Users can use the application with or without AI, and their data is kept private and not used to train large language models.
Trust Problem
Cloud202, which developed the framework with PlatformAlt5, said the issue is not just the volume of AI-generated content online but the gap between volume and verification. That gap, it argued, is where trust in digital material begins to weaken.
"The volume of AI-generated content has outpaced our ability to verify it, and that gap is where trust breaks down. At Cloud202, we work with organisations building AI systems every day, and the ones getting it right are the ones who design in trust from the start," said Lucky Sharma, chief technology officer at Cloud202.

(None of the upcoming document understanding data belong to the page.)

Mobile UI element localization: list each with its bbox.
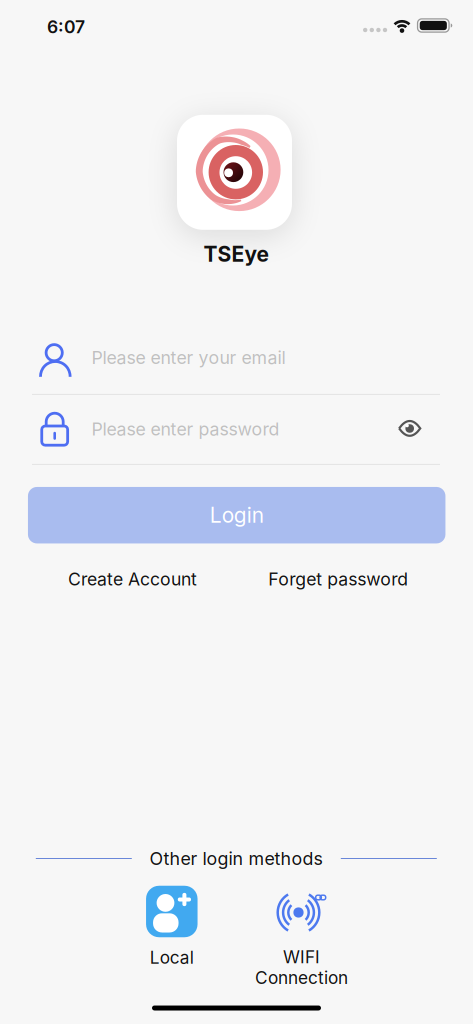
button[interactable]: WIFI Connection [268,886,330,938]
staticText: Forget password [268,568,408,590]
staticText: 6:07 [47,16,85,38]
button[interactable]: Local [146,886,198,937]
staticText: Other login methods [150,848,322,869]
staticText: TSEye [204,241,268,267]
button[interactable]: Forget password [268,568,408,590]
staticText: Local [150,947,194,968]
staticText: Please enter password [92,418,280,440]
button[interactable]: Login [28,487,445,544]
button[interactable]: Create Account [68,568,197,590]
button[interactable]: Show password [392,413,428,443]
staticText: Login [210,502,264,528]
staticText: WIFI [283,947,320,967]
button[interactable]: Please enter your email [32,324,441,394]
staticText: Connection [255,967,348,988]
staticText: Please enter your email [92,347,286,368]
button[interactable]: Please enter password [32,394,441,464]
staticText: Create Account [68,568,197,590]
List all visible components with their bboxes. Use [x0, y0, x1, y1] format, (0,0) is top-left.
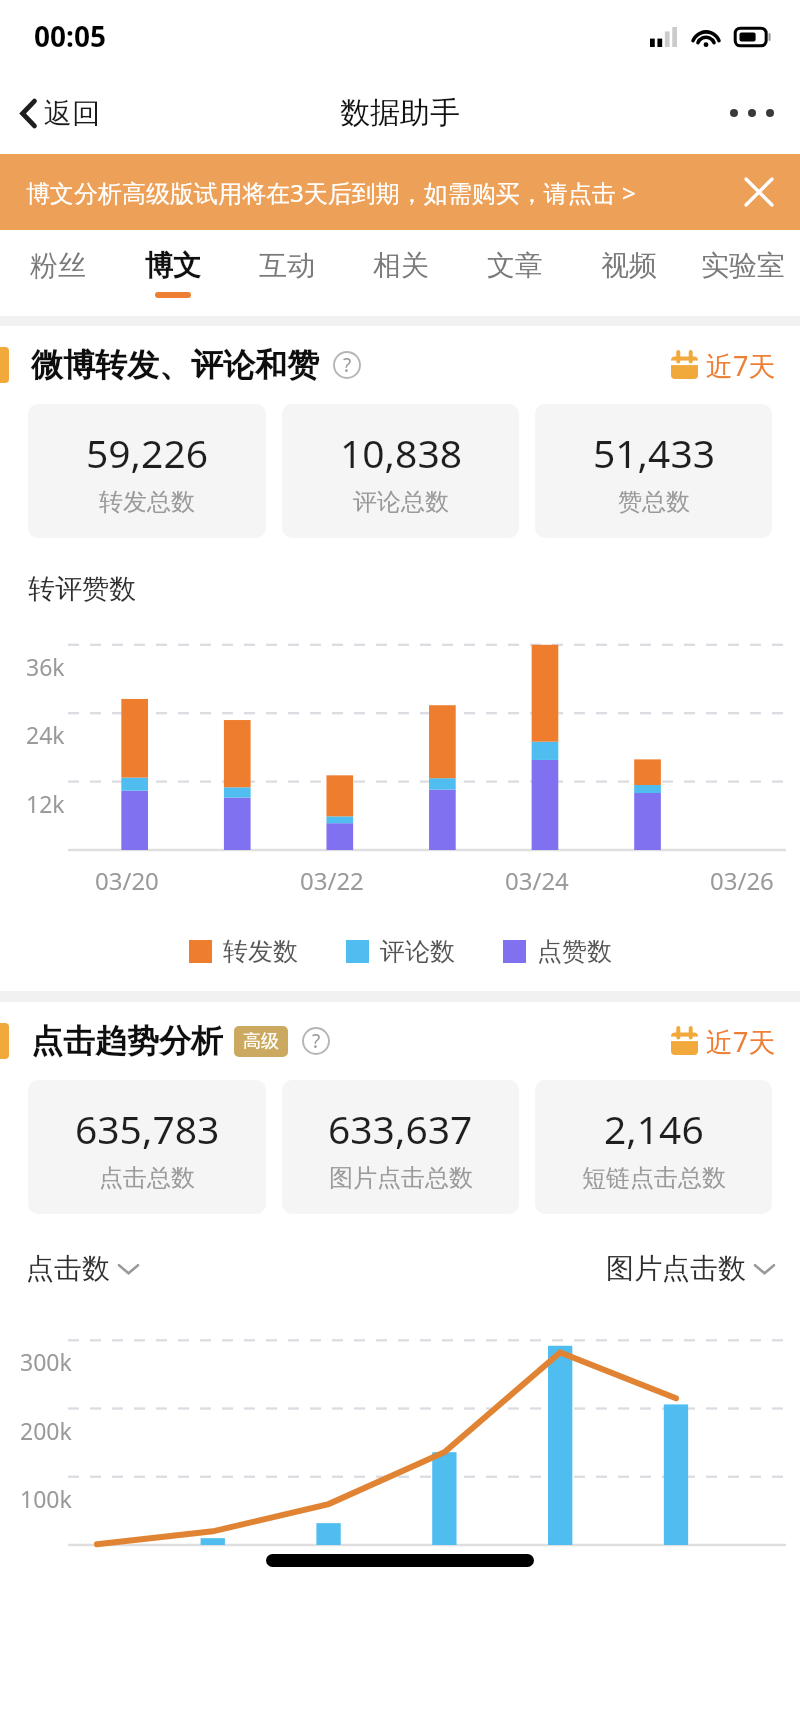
button[interactable]: 635,783 [28, 1080, 266, 1214]
staticText: 评论数 [380, 936, 455, 967]
staticText: 短链点击总数 [582, 1163, 726, 1193]
staticText: 博文分析高级版试用将在3天后到期，如需购买，请点击 > [26, 176, 636, 209]
button[interactable]: 近7天 [671, 1017, 800, 1066]
staticText: 高级 [243, 1030, 279, 1053]
staticText: 视频 [601, 248, 657, 283]
staticText: 实验室 [701, 248, 785, 283]
button[interactable]: 互动 [230, 230, 344, 316]
staticText: 文章 [487, 248, 543, 283]
button[interactable]: 59,226 [28, 404, 266, 538]
button[interactable]: More options [704, 91, 800, 135]
staticText: 点击数 [26, 1251, 110, 1286]
button[interactable]: Help [330, 348, 364, 382]
button[interactable]: 2,146 [535, 1080, 772, 1214]
staticText: 互动 [259, 248, 315, 283]
button[interactable]: 返回 [0, 86, 116, 141]
staticText: 返回 [44, 96, 100, 131]
staticText: 03/26 [710, 864, 774, 897]
staticText: 300k [20, 1346, 72, 1377]
staticText: 博文 [145, 248, 201, 283]
staticText: 相关 [373, 248, 429, 283]
staticText: 点赞数 [537, 936, 612, 967]
staticText: 12k [26, 788, 65, 819]
button[interactable]: 博文 [115, 230, 230, 316]
button[interactable]: 博文分析高级版试用将在3天后到期，如需购买，请点击 > [0, 154, 800, 230]
staticText: 转发总数 [99, 487, 195, 517]
button[interactable]: 图片点击数 [606, 1246, 774, 1291]
button[interactable]: 实验室 [686, 230, 800, 316]
staticText: 点击总数 [99, 1163, 195, 1193]
staticText: 24k [26, 719, 65, 750]
staticText: 评论总数 [353, 487, 449, 517]
staticText: 粉丝 [30, 248, 86, 283]
staticText: 59,226 [86, 426, 208, 479]
staticText: 633,637 [328, 1102, 473, 1155]
button[interactable]: 近7天 [671, 341, 800, 390]
staticText: 点击趋势分析 [31, 1021, 223, 1061]
button[interactable]: 51,433 [535, 404, 772, 538]
staticText: 近7天 [706, 1023, 776, 1060]
staticText: 微博转发、评论和赞 [31, 345, 319, 385]
staticText: 200k [20, 1415, 72, 1446]
staticText: 635,783 [75, 1102, 220, 1155]
staticText: 10,838 [340, 426, 462, 479]
staticText: 赞总数 [618, 487, 690, 517]
staticText: ? [312, 1028, 321, 1054]
button[interactable]: 视频 [572, 230, 686, 316]
staticText: 2,146 [604, 1102, 704, 1155]
staticText: 00:05 [34, 17, 106, 55]
staticText: 转发数 [223, 936, 298, 967]
staticText: 图片点击数 [606, 1251, 746, 1286]
staticText: 转评赞数 [28, 572, 136, 606]
staticText: 51,433 [593, 426, 715, 479]
button[interactable]: 粉丝 [0, 230, 115, 316]
staticText: 图片点击总数 [329, 1163, 473, 1193]
staticText: 近7天 [706, 347, 776, 384]
button[interactable]: Help [299, 1024, 333, 1058]
staticText: 100k [20, 1483, 72, 1514]
button[interactable]: Close banner [718, 161, 800, 223]
staticText: 03/20 [95, 864, 159, 897]
button[interactable]: 633,637 [282, 1080, 519, 1214]
staticText: ? [343, 352, 352, 378]
staticText: 03/24 [505, 864, 569, 897]
button[interactable]: 点击数 [26, 1246, 138, 1291]
button[interactable]: 文章 [458, 230, 572, 316]
button[interactable]: 10,838 [282, 404, 519, 538]
staticText: 数据助手 [340, 94, 460, 132]
staticText: 03/22 [300, 864, 364, 897]
staticText: 36k [26, 651, 65, 682]
button[interactable]: 相关 [344, 230, 458, 316]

Hedges also linked the issue to the economics of content creation, arguing that the health of the wider digital ecosystem depends on maintaining incentives for journalists, writers and other creators to keep producing original work.
"Briefing is still broken. 65% of marketers haven't received training and lack basic knowledge of marketing fundamentals, and 33% of marketing budgets are still being wasted due to poor briefs and misaligned work*. There's no way to create great work if the information going in is poor. You must fix the inputs if you want better output and great briefs that grow brands," Hedges said.
Creator Support
The framework gives preference to content from journalists, brands and subject matter experts identified as credible sources. By attaching source attribution and a score to material surfaced in BriefBrain, the companies aim to create a clearer link between original reporting or expertise and the content marketers use.
This reflects a wider debate over whether AI systems are eroding the economics of original publishing by drawing on a shrinking pool of trusted source material while flooding channels with derivative content.
"If creators stop creating quality content, the whole system breaks. AI is only as good as the information it's trained on. If that declines, everything declines with it," Hedges said.
Hedges said large technology companies have not given the issue enough attention despite their influence over the systems that shape digital information flows.
"Big tech has the power to solve problems like this, but it hasn't been prioritised, so we've built something that tackles it head-on. In the age of AI, trust is a currency that brands need to succeed," Hedges said.